To calculate a sequence of phases and amplitudes, each one corresponding to a cycle structure in the DMA buffer:

  TRG    ; trigger the measurement
  SEQ    ; calculate and return the sequence data

The ZY responds with:

  TRG 1
  SEQ 1, 0, 3.534, 4.23489882, 0, 0
  SEQ 1, 1, 3.499, 4.23398948, 0, 0
  ...
  SEQ 1, n, 3.529, 4.23459893, 0, 0

Where n is (number-of-cycles - 1). The 2 zeroes at the end of each line are place holders for an undocumented experimental feature and may be safely ignored. To retrieve a range of individual samples from the DMA buffer:

  TRG;     ; trigger the measurement
  DAT 0, 9 ; request samples 0 through 9

The ZY responds with:

  TRG 1
  DAT 1, 0, -22094
  DAT 1, 1, -20138
  ...
  DAT 1, 9, 30982

High level commands are very similar to their low level counterparts, except that the data in the DMA buffer is associated with a cube, and the results of the phase and amplitude are stored in that cube's data structure, and can be used to return actual distance measurements (with low level commands, the results are not stored anywhere outside the phase system's structures, and are overwritten by the next calculation).

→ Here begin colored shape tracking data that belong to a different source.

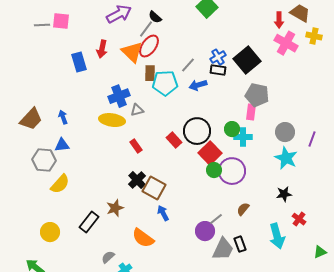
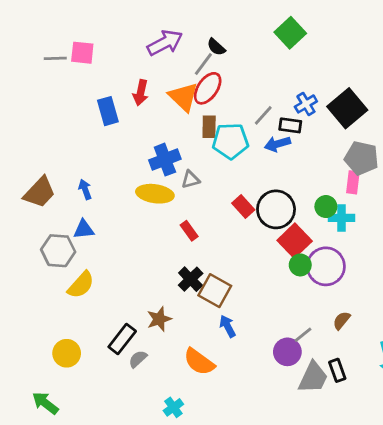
black rectangle: (218, 70) -> (290, 125), moved
red rectangle: (174, 140) -> (243, 207), moved
gray semicircle: (108, 257) -> (138, 359), moved

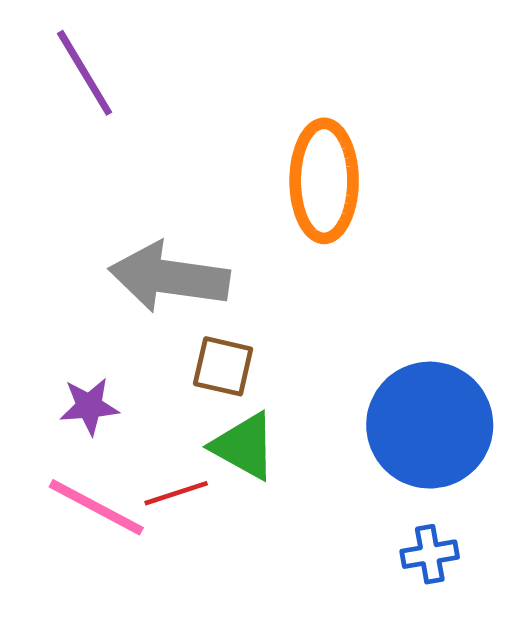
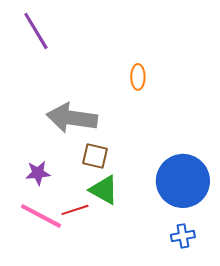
orange ellipse: (324, 181) -> (138, 77), size x0.5

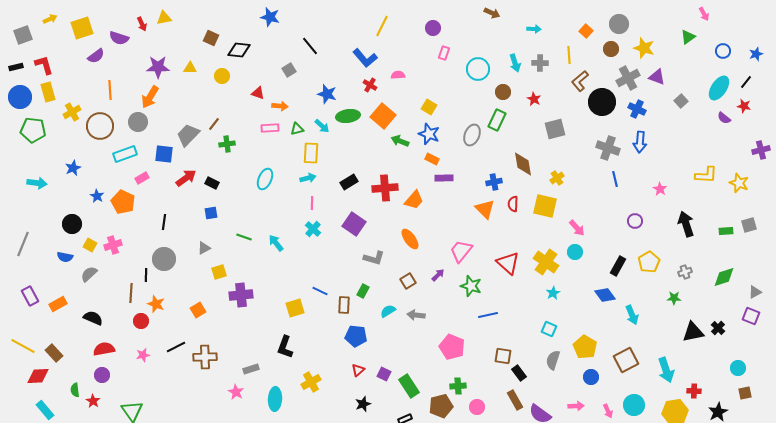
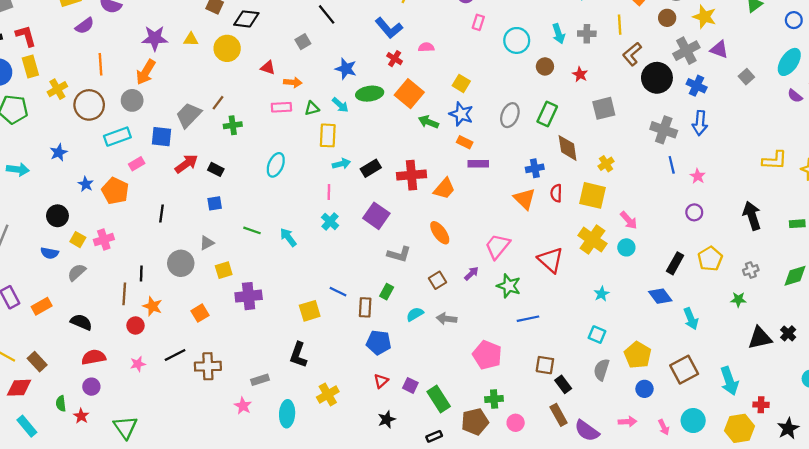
yellow circle: (222, 76) -> (227, 48), size x1.5
green rectangle: (497, 120) -> (547, 114), moved
cyan arrow: (308, 178) -> (341, 164), moved
pink star: (660, 189) -> (698, 176), moved
gray circle: (164, 259) -> (181, 263), moved
yellow cross: (546, 262) -> (592, 240), moved

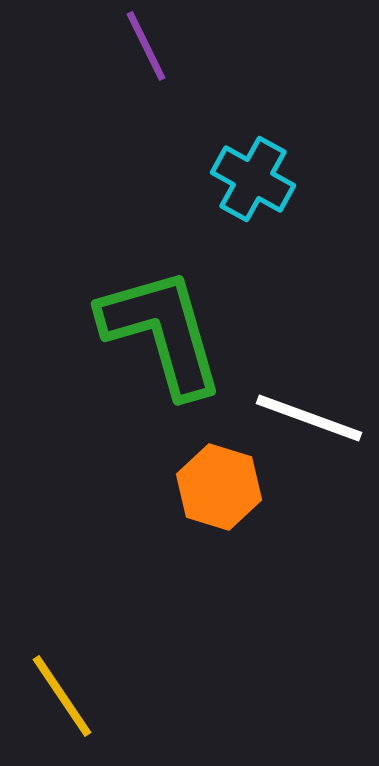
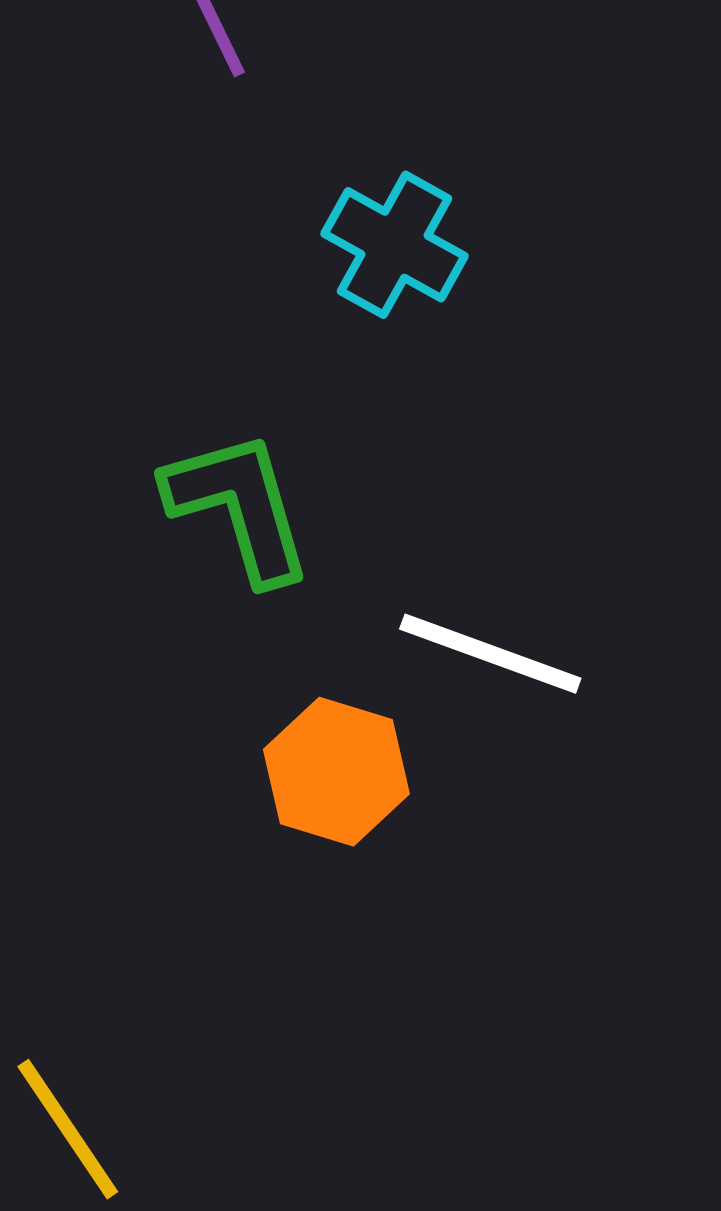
green L-shape: (162, 332) -> (239, 507), size x0.7

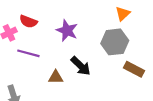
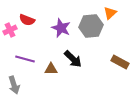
gray hexagon: (115, 42) -> (91, 26), moved
purple line: (28, 53) -> (25, 59), moved

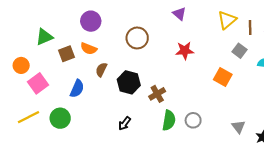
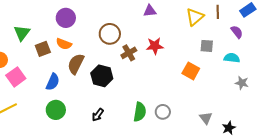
purple triangle: (179, 14) -> (150, 11), turned -48
brown line: (250, 27) -> (218, 12), moved
green triangle: (44, 37) -> (22, 33), turned -30
gray square: (240, 51) -> (207, 46), turned -32
brown semicircle: (101, 70) -> (76, 64), size x1.5
brown cross: (157, 94) -> (129, 53), moved
green circle: (60, 118) -> (56, 110), moved

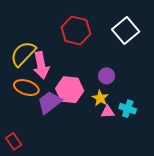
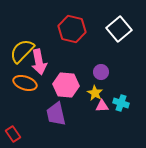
purple trapezoid: (50, 102) -> (56, 114), moved, turned -65

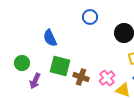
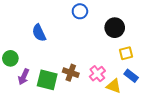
green square: (60, 66) -> (47, 80), moved

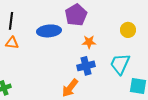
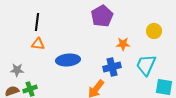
blue ellipse: (49, 31) -> (68, 60), moved
orange star: (89, 42) -> (123, 44), moved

The following example shows how to use high level commands to make a distance measurement:

  CMEAS 1, ZG11   ; move laser to cube ZG11, measure and return results

The ZY responds with:

  CMEAS 1, 4, ZG11, 0.524, 2.13223465, 70023.021

The first parameter returned by CMEAS indicates that the operation succeeded. Following this flag is the cube index number, the cube name, amplitude of the return signal, phase of the return signal, and measured distance to the corner cube target. There are no high level equivalents to the SEQ and DAT commands. There is, however, another high level data acquisition command that merits mention: SCN. SCN causes the ZY to measure in turn each cube listed in the scan list. The NUM and ORD commands are used to maintain this list (see NUM, ORD, SCN). If a large number of cubes need to be measured, SCN is preferable to repeating the example above for each cube, for the following reasons:

1. It is optimized for speed (see following section).
2. It requires a single command from the client. This is particularly important in a multiple ZY system, as each can scan the list of cubes concurrently, without the need of multiple commands from the client program, which necessarily would have to send them in sequence to each ZY.